In the records below, find the line holding "負責找適合您的方案困擾體驗能夠您安" and the line holding "odbiorach mieszkań od deweloperów. W ramach". Set down both, with every line between them, exactly.
(Exercise materials)
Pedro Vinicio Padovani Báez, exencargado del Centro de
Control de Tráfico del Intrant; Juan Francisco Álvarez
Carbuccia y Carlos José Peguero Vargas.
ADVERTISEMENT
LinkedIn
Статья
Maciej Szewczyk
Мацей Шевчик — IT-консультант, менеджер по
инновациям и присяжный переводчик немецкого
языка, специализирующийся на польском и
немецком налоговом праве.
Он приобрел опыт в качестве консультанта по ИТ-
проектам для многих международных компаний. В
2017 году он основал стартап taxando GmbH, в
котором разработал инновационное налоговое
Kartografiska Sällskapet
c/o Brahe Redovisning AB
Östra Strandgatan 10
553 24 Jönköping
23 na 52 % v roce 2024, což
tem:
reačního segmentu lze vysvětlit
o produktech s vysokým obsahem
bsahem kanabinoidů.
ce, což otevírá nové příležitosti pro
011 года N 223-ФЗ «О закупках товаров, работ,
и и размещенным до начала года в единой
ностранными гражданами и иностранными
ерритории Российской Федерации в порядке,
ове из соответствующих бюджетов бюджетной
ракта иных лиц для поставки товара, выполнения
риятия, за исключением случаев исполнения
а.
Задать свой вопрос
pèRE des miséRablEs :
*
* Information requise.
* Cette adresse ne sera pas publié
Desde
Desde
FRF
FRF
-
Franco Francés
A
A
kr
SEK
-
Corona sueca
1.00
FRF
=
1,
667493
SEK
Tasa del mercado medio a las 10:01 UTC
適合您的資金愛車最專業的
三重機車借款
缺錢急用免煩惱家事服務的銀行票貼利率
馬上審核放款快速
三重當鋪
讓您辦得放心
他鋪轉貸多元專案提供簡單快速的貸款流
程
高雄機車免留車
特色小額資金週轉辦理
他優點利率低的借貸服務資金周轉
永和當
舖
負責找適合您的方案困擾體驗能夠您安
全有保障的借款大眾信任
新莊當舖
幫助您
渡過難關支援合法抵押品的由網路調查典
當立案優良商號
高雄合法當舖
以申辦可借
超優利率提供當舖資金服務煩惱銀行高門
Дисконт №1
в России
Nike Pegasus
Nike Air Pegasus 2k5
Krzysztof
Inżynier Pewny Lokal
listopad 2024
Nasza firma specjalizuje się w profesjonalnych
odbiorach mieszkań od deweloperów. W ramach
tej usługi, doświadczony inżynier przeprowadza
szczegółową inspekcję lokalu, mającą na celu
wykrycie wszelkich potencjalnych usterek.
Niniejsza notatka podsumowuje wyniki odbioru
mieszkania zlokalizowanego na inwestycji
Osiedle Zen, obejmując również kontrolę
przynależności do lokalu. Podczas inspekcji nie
(End Exercise materials)
#### Solution:
負責找適合您的方案困擾體驗能夠您安
全有保障的借款大眾信任
新莊當舖
幫助您
渡過難關支援合法抵押品的由網路調查典
當立案優良商號
高雄合法當舖
以申辦可借
超優利率提供當舖資金服務煩惱銀行高門
Дисконт №1
в России
Nike Pegasus
Nike Air Pegasus 2k5
Krzysztof
Inżynier Pewny Lokal
listopad 2024
Nasza firma specjalizuje się w profesjonalnych
odbiorach mieszkań od deweloperów. W ramach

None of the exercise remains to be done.